В действительности авторами фресок, на которые излилась ярость студентов, были Ороско и Сикейрос. Роспись Диего, находившаяся в запертой аудитории, оказалась недоступной для хулиганов. Тем не менее газетные писаки склоняли на все лады имя Риверы, стараясь припутать его к разразившемуся скандалу.
Что ж, провокация заслуживала разоблачения. Но как бы хотелось биографу, чтобы Диего в первую очередь позаботился не об этом, чтобы он бросился на помощь друзьям, выступил вместе с ними, плечом к плечу, против общего врага, — словом, сделал бы все, к чему обязывали его элементарные законы товарищества и положение руководителя Синдиката!
Однако Ривера, по-видимому, рассудил иначе. Приказ о прекращении работы над росписями мог быть в любую минуту распространен и на здание Министерства просвещения, да и на капеллу в Чапинго. Открыто разделив ответственность с художниками, оказавшимися между двух огней, он наверняка разделил бы и их участь. Избежать этой участи, отвести от себя удар было возможно, лишь упирая на то обстоятельство, что не его фрески подверглись нападению и, стало быть, не они явились причиной беспорядков.
И Ривера… впрочем, судите сами.
В течение нескольких дней, последовавших за «студенческим бунтом», он вел себя так, словно происшедшее не имеет к нему никакого отношения, и работал, почти не спускаясь с лесов. На лесах же Диего встретил репортера из иллюстрированного приложения к газете «Универсаль», пришедшего взять у него интервью. Можно себе представить, с какой горечью читали это интервью коллеги по Синдикату! Ривера не нашел ни единого слова для осуждения молодчиков, накинувшихся на росписи. Не выразил хотя бы простого сочувствия пострадавшим товарищам. Зато он решительно опроверг ложные сообщения, заявив: «Ни одно из моих произведений не было повреждено толпою студентов. Все они нетронуты. Ребята немного попортили росписи, принадлежащие другим художникам».
«А не могло ли случиться, что нападавшие ошибочно полагали, будто фрески, которые они разрушают, написаны вами? — коварно спросил репортер. И тут же констатировал: — Диего вполне благодушно подтверждает свою уверенность в том, что студенты никогда не помышляли об уничтожении его росписей…»
Допустим, что репортер неверно передал подлинные слова Риверы, извратил его мысли. Что в таком случае мешало Диего выступить с опровержением? И разве не мог он высказаться откровенно на страницах «Мачете»? Нет, он не сделал этого…

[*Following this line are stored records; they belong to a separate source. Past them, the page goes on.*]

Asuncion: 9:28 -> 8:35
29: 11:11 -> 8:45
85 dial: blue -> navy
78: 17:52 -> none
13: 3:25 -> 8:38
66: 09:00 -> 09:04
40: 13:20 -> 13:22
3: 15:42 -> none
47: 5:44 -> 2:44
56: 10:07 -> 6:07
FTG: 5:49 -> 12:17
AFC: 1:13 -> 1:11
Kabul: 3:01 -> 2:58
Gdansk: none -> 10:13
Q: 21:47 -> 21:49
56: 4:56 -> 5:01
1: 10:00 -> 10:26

Еще более странное впечатление производит статья, появившаяся 3 июля в одном из столичных изданий и озаглавленная «Диего Ривера и его последователи. К инциденту с настенной живописью». Начинается она с развязного изложения недавних событий; создатели уничтоженных и поврежденных фресок именуются «шарлатанами», их творчество — «футуристическим кривлянием». Со злорадством говорится о том, что новое руководство Министерства просвещения намерено удовлетворить пожелания студентов Подготовительной школы, требующих забелить известкой уцелевшие росписи (к счастью, до этого все-таки не дошло).

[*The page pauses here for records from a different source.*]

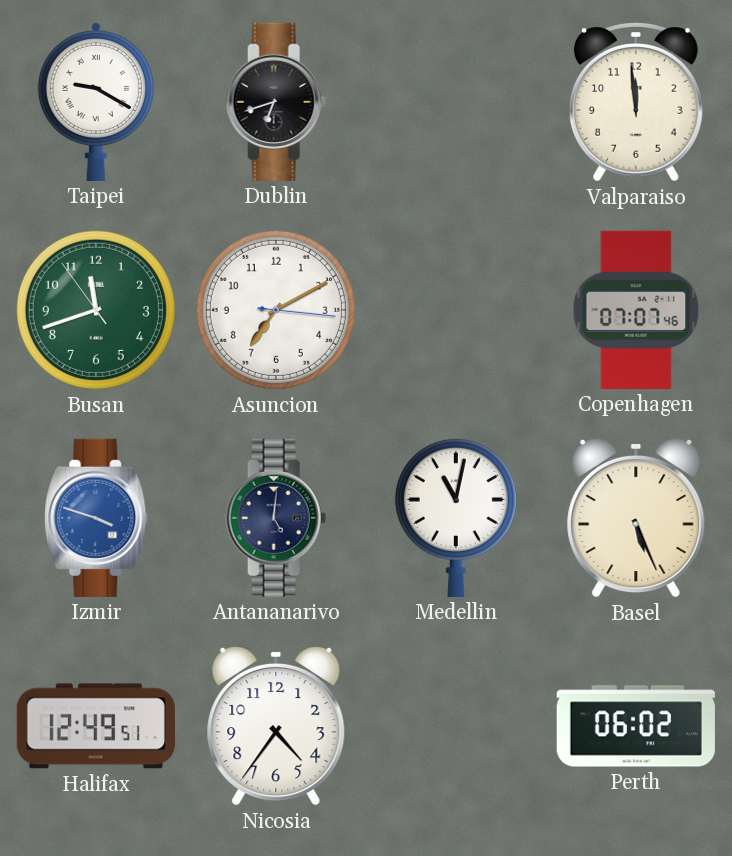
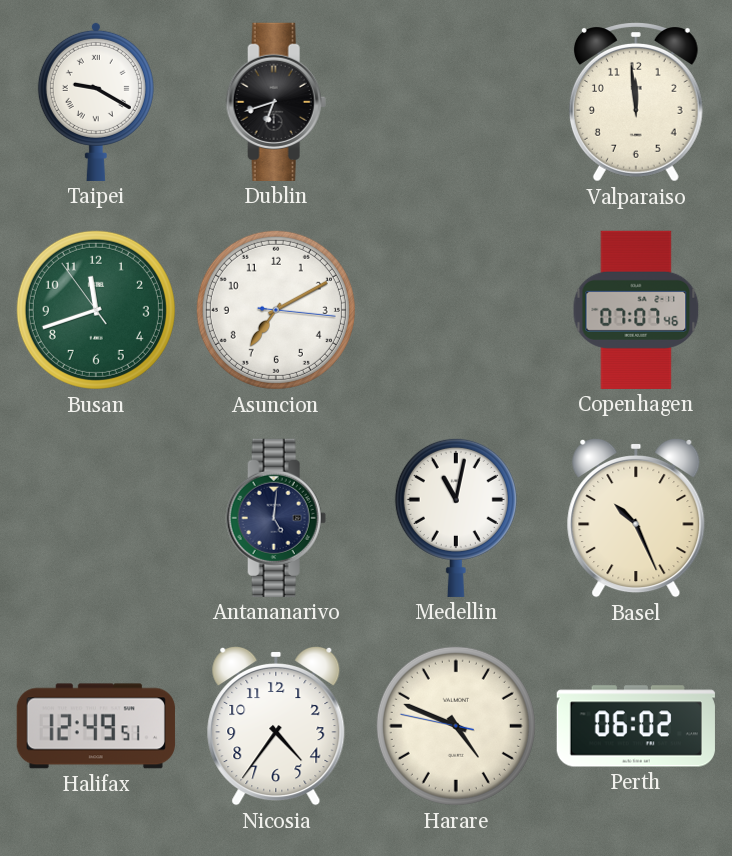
Izmir: 3:48 -> none
Basel: 5:26 -> 10:26
Harare: none -> 4:48
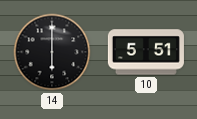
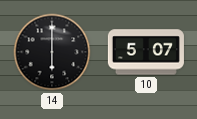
10: 5:51 -> 5:07
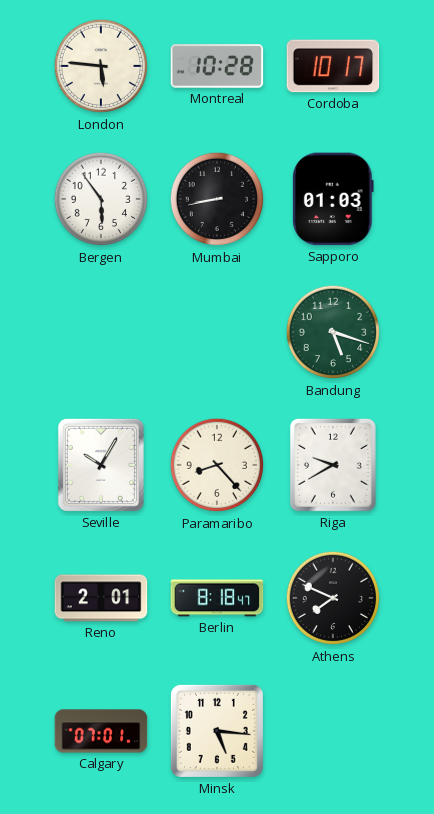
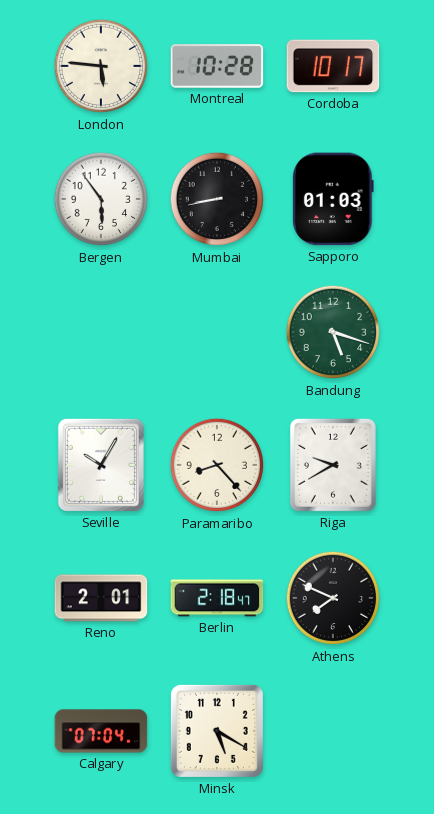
Berlin: 8:18 -> 2:18
Calgary: 07:01 -> 07:04
Minsk: 5:16 -> 5:20
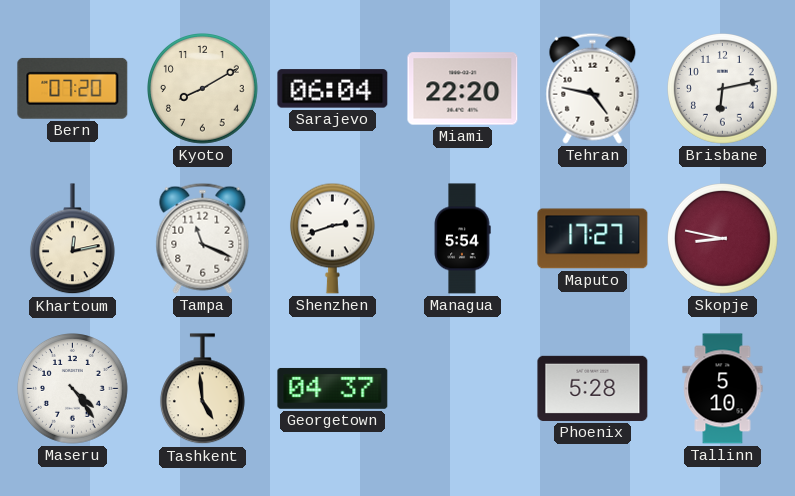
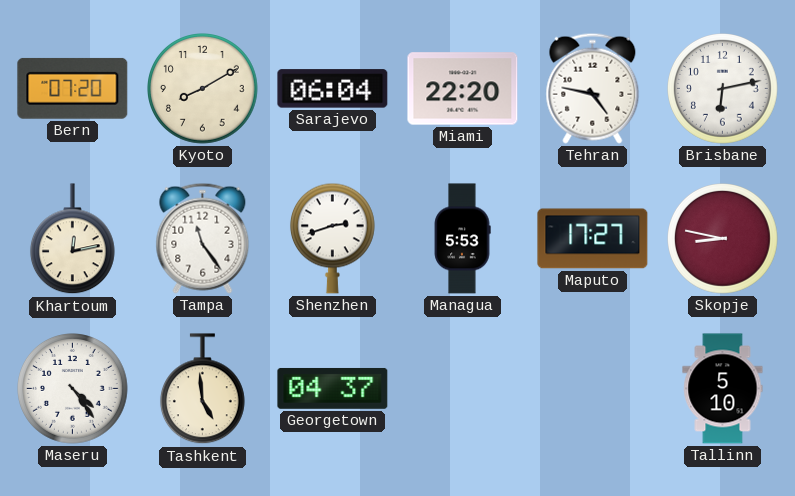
Tampa: 11:19 -> 11:24
Managua: 5:54 -> 5:53
Phoenix: 5:28 -> none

Затем автор статьи — поэт и критик Сальвадор Ново делает неожиданный вольт, переходя к Диего Ривере, которому расточает выспренние комплименты. «Красоту его произведений не станет оспаривать ни один человек, одаренный душою и зрением… Только несведущие люди могут думать, что кто-либо до него в Мексике расписывал стены с подобным совершенством».
Глубоко заблуждаются те, уверяет далее Сальвадор Ново, кто смешивает искусство Риверы с потугами его недостойных учеников, вполне заслуживших свой жалкий конец. Критик разражается ругательствами по адресу «бездарных подражателей Диего», которые «пишут отталкивающие фрески, стремясь пробудить в зрителях не эстетическое волнение, но анархическое бешенство». И заканчивается статья выражением пламенного сочувствия «бедным юношам из Подготовительной школы, отказавшимся заниматься наукой в стенах, оскверненных тлетворной живописью».